The doctrine of Phagocytosis (q.v.) may here be alluded to. It has been supposed by Metschnikoff that disease is in many cases a struggle for existence between invading bacteria and certain cells of the body possessed of amoeboid movement; either the bacteria destroy the cells, or the cells, hence called phagocytes or devouring cells, eat up the bacteria. In the first case the patient dies; in the second, germs succumb and the patient recovers. It is questionable, however, fascinating as the theory is at first sight, whether the cells are the actual destroyers of the germs; at all events, animal fluids, apart from cells, have very definite germicidal powers.

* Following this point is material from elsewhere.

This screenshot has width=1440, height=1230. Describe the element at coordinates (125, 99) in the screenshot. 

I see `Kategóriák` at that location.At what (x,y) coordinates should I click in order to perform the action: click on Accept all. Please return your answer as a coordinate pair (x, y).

The study of the chemical substances produced by germs in the course of their development promises to be fertile in results as regards the treatment of diseases. Certain it appears to be that most powerful poisons result from bacterial growth, belonging either to the class known as alkaloids or to the albumose group. The hope may be entertained that as the nature of these poisons becomes more accurately known methods of dealing with them msy be devised, and that thus the labours of bacteriologists may not be without result upon the medicine of the near future.